Baca juga: KPK sebut Firli lakukan pelanggaran etik berat
Firli berangkat ke lokasi pada Sabtu tidak dengan surat tugas, berangkat dengan uang pribadi, Firli dijemput panitia.
Dalam acara tersebut, Tuan Guru Badjang dengan Firli duduk pada barisan depan dan berbincang cukup akrab. Kemudian F memberikan pidato sebagai penutup acara di mana panitia menyebutkan F sebagai Deputi Penindakan KPK.
Selanjutnya, pada 13 Mei 2018 dalam acara "farewell and welcome game" tenis Danrem 162/WB di lapangan Tenis Wira Bhakti. Dalam pertemuan itu Firli duduk berdampingan dan bicara.
Kegiatan ini diadakan pada hari Minggu setelah acara di Bonder, Lombok Tengah. Acara bermain tenis adalah sebagai perpisahan dengan Danrem setempat. Kegiatan ini berbeda dengan serah terima jabatan yang dilakukan sebelumnya pada bulan April 2018 di mana pimpinan diminta izin saat itu.
Dari hasil pemeriksaan Pengawas Internal, Firli menjelaskan bahwa pertemuan tersebut tidak direncanakan.
"Dalam foto nampak keakraban antara TGB dengan F yang ditunjukkan dengan F menggendong anak dari TGB. Dalam video tidak terlihat upaya F untuk menghindar dari situasi pertemuan yang terjadi," kata Tsani.

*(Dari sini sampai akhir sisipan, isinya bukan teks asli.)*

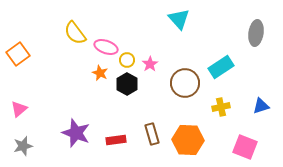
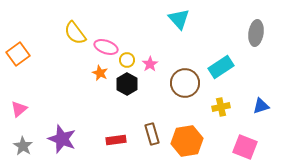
purple star: moved 14 px left, 6 px down
orange hexagon: moved 1 px left, 1 px down; rotated 12 degrees counterclockwise
gray star: rotated 24 degrees counterclockwise
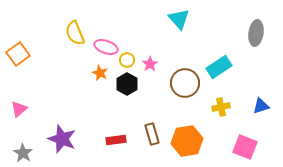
yellow semicircle: rotated 15 degrees clockwise
cyan rectangle: moved 2 px left
gray star: moved 7 px down
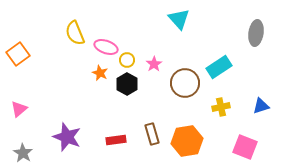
pink star: moved 4 px right
purple star: moved 5 px right, 2 px up
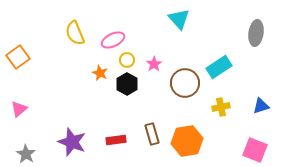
pink ellipse: moved 7 px right, 7 px up; rotated 45 degrees counterclockwise
orange square: moved 3 px down
purple star: moved 5 px right, 5 px down
pink square: moved 10 px right, 3 px down
gray star: moved 3 px right, 1 px down
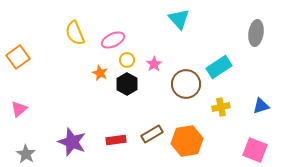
brown circle: moved 1 px right, 1 px down
brown rectangle: rotated 75 degrees clockwise
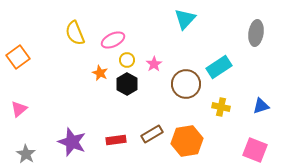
cyan triangle: moved 6 px right; rotated 25 degrees clockwise
yellow cross: rotated 24 degrees clockwise
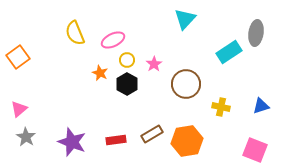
cyan rectangle: moved 10 px right, 15 px up
gray star: moved 17 px up
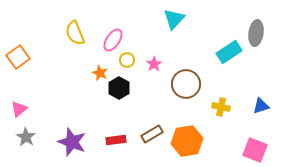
cyan triangle: moved 11 px left
pink ellipse: rotated 30 degrees counterclockwise
black hexagon: moved 8 px left, 4 px down
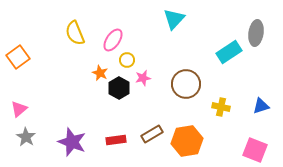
pink star: moved 11 px left, 14 px down; rotated 21 degrees clockwise
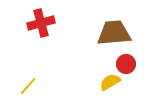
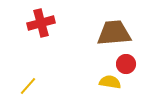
yellow semicircle: rotated 40 degrees clockwise
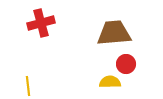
yellow semicircle: rotated 10 degrees counterclockwise
yellow line: rotated 48 degrees counterclockwise
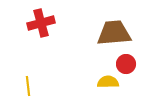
yellow semicircle: moved 2 px left
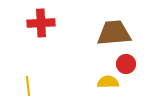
red cross: rotated 12 degrees clockwise
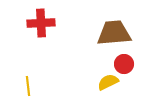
red circle: moved 2 px left
yellow semicircle: rotated 25 degrees counterclockwise
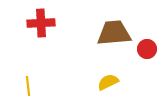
red circle: moved 23 px right, 15 px up
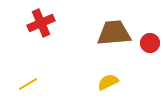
red cross: rotated 20 degrees counterclockwise
red circle: moved 3 px right, 6 px up
yellow line: moved 2 px up; rotated 66 degrees clockwise
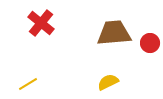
red cross: rotated 28 degrees counterclockwise
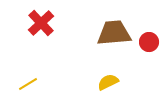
red cross: rotated 8 degrees clockwise
red circle: moved 1 px left, 1 px up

Pertemuan lain adalah untuk kasus kedua yaitu pada 8 Agustus 2018, penyidik KPK memanggil Wakil Ketua BPK Bahrullah Akbar sebagai saksi untuk tersangka Kepala Seksi Pengembangan Pendanaan Kawasan Perumahan dan Pemukiman Direktorat Evaluasi Pengelolaan dan Informasi Keuangan Daerah, Direktorat Jenderal Perimbangan Keuangan Kementerian Keuangan Yaya Purnomo dalam kasus suap terkait dana perimbangan daerah. Namun karena tidak dapat hadir maka pemeriksaan dijadwalkan ulang
"F ditelepon oleh NW yaitu bawahan BA yang menginformasikan bahwa BA akan ke KPK. F menjemput langsung ke lobi yang didampingi oleh kabag pengamanan," tambah Tsani.

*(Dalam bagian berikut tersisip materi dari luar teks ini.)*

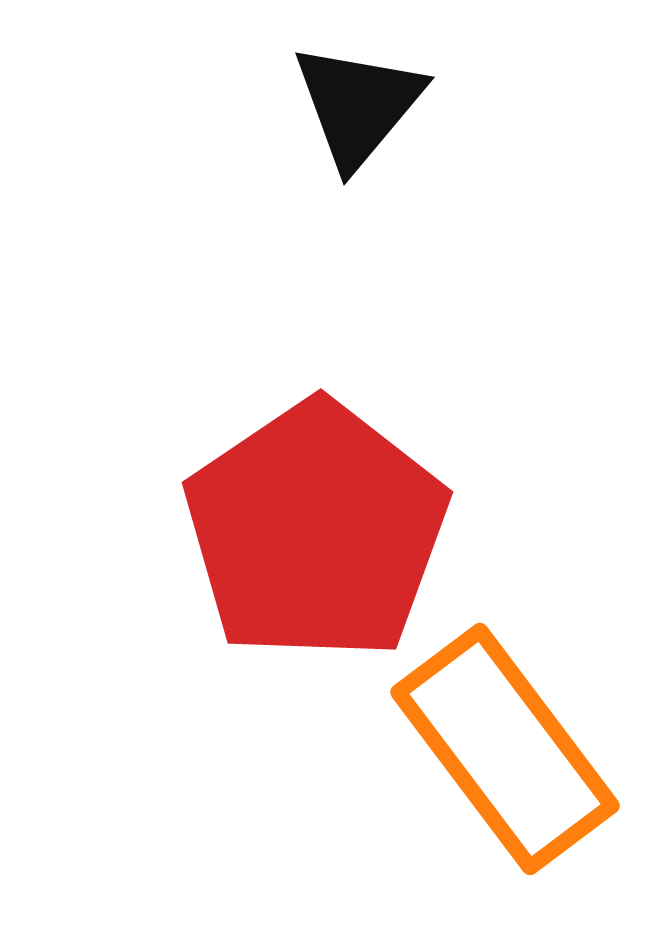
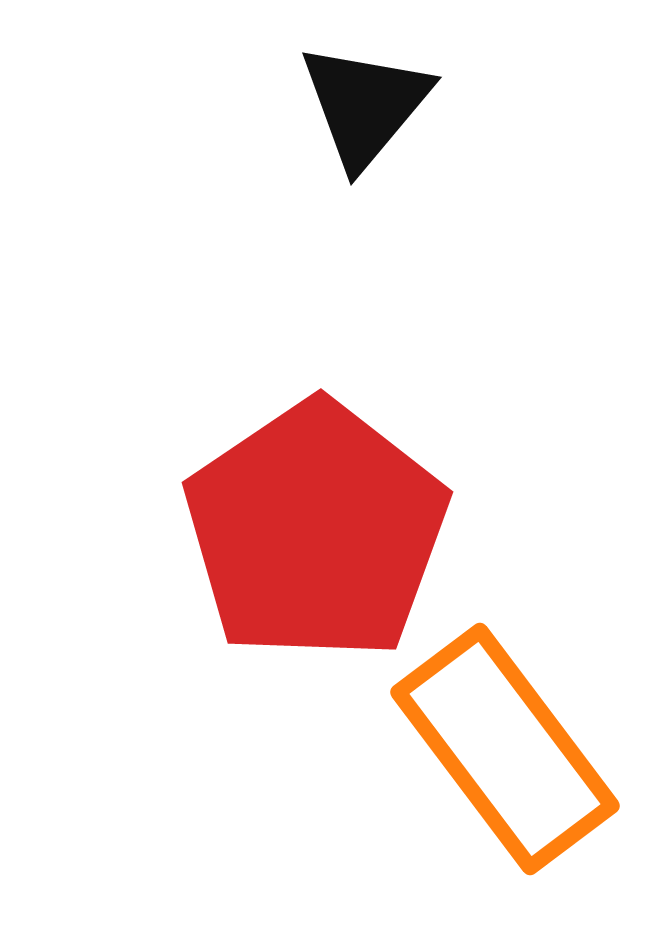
black triangle: moved 7 px right
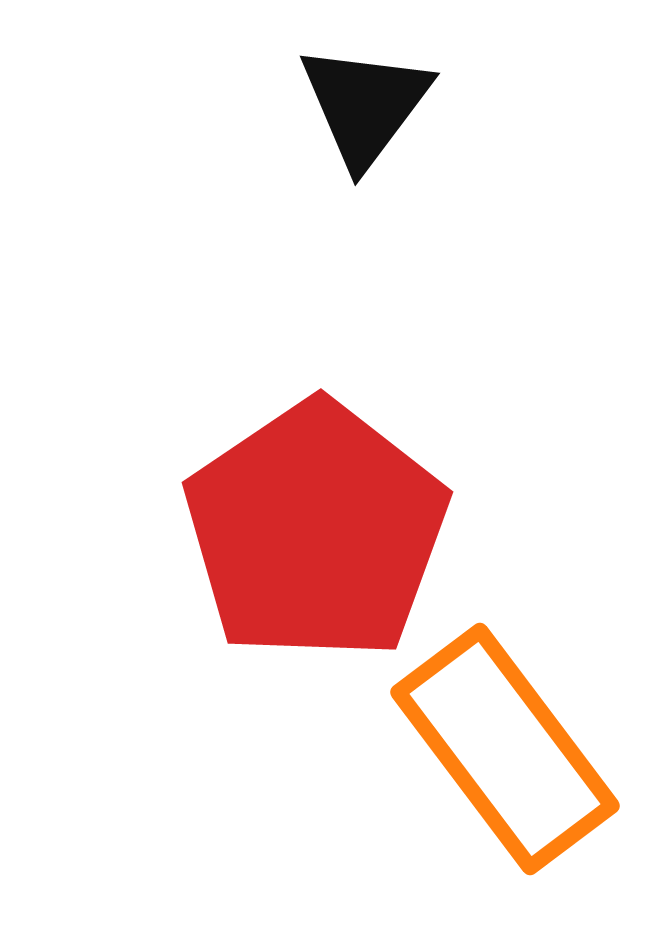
black triangle: rotated 3 degrees counterclockwise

Selanjutnya Firli masuk melalui lift khusus dan langsung masuk ke ruangannya. Setelah itu memanggil penyidik yang terkait kasus yang diduga melibatkan Bahrullah Akbar.
"Pertemuan antara BA dengan F sampai dengan keluar dari ruangan sebagaimana video yang kita gunakan sebagai alat bukti pada kisaran 30 menit. BA diantarkan oleh penyidik ke lantai 2 untuk dilakukan pemeriksaan," ungkap Tsani.
Pertemuan lain adalah pada 1 November 2018 malam hari, di sebuah hotel di Jakarta yaitu Firli bertemu dengan seorang pimpinan partai politik.
Proses selanjutnya adalah pada 23 Januari 2019 Deputi PIPM menyampaikan laporan ke pimpinan KPK.
Pada 7 Mei 2019 Pimpinan KPK meminta pertimbangan Dewan Pertimbangan Pegawai, maka SOP pimpinan KPK akan minta pertimbangan DPP untuk pertimbangan lebih lanjut.
Pada 17 Mei 2019 Rapat DPP diselenggarakan. Deputi PIPM memaparkan laporan hasil pemeriksaan pada Dewan Pertimbangan Pegawai.
Pada 11 Juni 2019 Polri mengirimkan surat penarikan F dalam surat tersebut tertera F dibutuhkan dan akan mendapat penugasan baru di lingkungan Polri
Pada 19 Juni 2019 dikarenakan ada kebutuhan penugasan dan dalam rangka menjaga hubungan baik antarinstitusi Polri dan KPK maka dilakukan koordinasi lebih lanjut.
"Seandainya kemarin yang bersangkutan tidak dibutuhkan oleh kantornya dan masih di sini, itu prosesnya pasti berlanjut jadi saat proses itu yang bersangkutan diperlukan instansinya tentu dia harus kembali dan menjabat, praktis KPK tidak bisa menghalangi seseorang untuk melanjutkan karirnya dan dia kembali. KPK memberhentikan dia dalam posisi yang kami sebut terhormat, kalau kami sebut tidak terhormat pasti dia tidak akan menjalani karirnya," kata Saut.